Country United States
Language English
Gross revenue $21,621,000

Shining Through is a 1992 World War II film drama, directed and written by David Seltzer and starring Michael Douglas and Melanie Griffith. Although based on the novel of the same name by Susan Isaacs, the film's plot is considerably different. The original music score was composed by Michael Kamen. The film's tagline is: "He needed to trust her with his secret. She had to trust him with her life."

Contents

Plot summary

In 1940, before the United States has entered the war, Linda Voss (Melanie Griffith), a young woman of Irish/German Jewish parentage living in Queens, New York, begins a new job as a secretary with a New York law firm. Because of her German language skills, she becomes a bilingual assistant and translator to Ed Leland (Michael Douglas), a humourless attorney at law.

Linda increasingly suspects that Ed's activity is more than standard legal work. She is proved right when, after America officially joins forces with the Allies, he emerges as an officer in the OSS with the rank of colonel. She accompanies him to confidential meetings in New York and Washington, D.C., and before long, they also become lovers. But when he is suddenly posted away — probably on a mission to occupied Europe, she is left alone and devastated.

Assigned to work in the War Department, Linda sees or hears nothing of Ed until he reappears as suddenly as he left. Reluctant to resume their affair, he does re-employ her. Ed and his colleagues abruptly need to replace a murdered agent in Berlin at very short notice. Despite knowing little about intelligence work — only what she's seen in movies — Linda volunteers and Ed allows himself to be persuaded.

They travel together to Switzerland, where she is handed over to master spy Konrad Friedrichs, codenamed "Sunflower" (John Gielgud). Despite being appalled at her dialect ("the accent of a Berlin butcher's wife!"), he installs Linda in a cheap Berlin apartment and introduces her to Margrete von Eberstein (Joely Richardson), a beautiful and socially well-connected woman also working as an Allied agent.

Linda is planted as a cook into the household of a social-climbing Nazi, but her first dinner is a disaster and she is sacked on the spot.

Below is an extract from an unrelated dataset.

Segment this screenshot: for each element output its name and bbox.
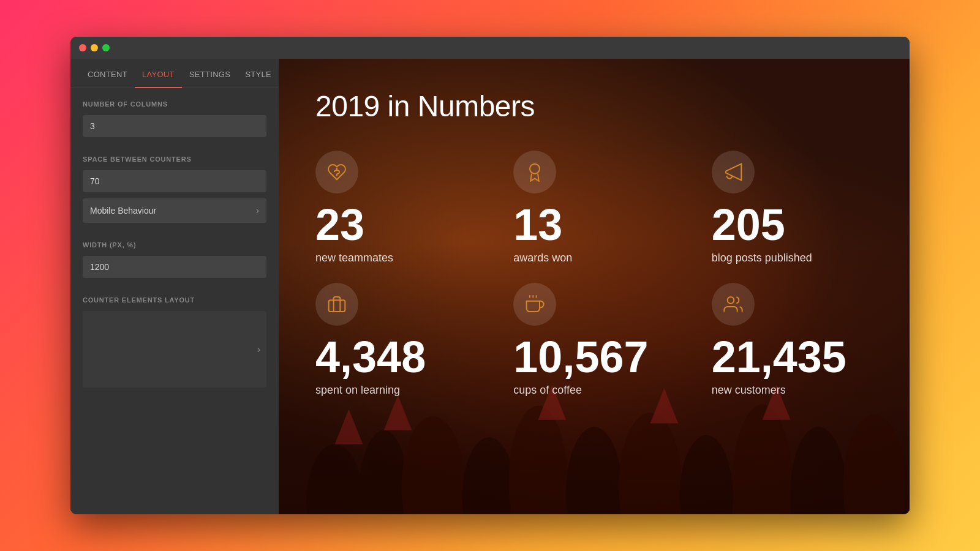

She is taken on as a nanny to the children of high-ranking Nazi officer Franz-Otto Dietrich (Liam Neeson), who had been a guest at the dinner. Unable to report back to Ed, she is taken to Dietrich's house and effectively drops out of sight.

Dietrich is in the habit of bringing home confidential documents, so Linda sets about searching the house so that she can find and photograph them. Contrary to orders, she also attempts to locate some Jewish cousins, believed to be hiding in a cellar in a Berlin suburb. She soon discovers that they have been arrested.

A bombing raid causes the Dietrich children to reveal a hidden room, where Linda photographs Dietrich's top-secret papers. Her cover is blown by Margrete's mother, who believes her to be a friend from university. In desperation, she seeks sanctuary with Margrete, only to find to her horror that she is a double agent who has betrayed Linda's cousins and has now also betrayed Linda. She shoots Linda, wounding her, but Linda is nevertheless able to overpower Margrete and kill her.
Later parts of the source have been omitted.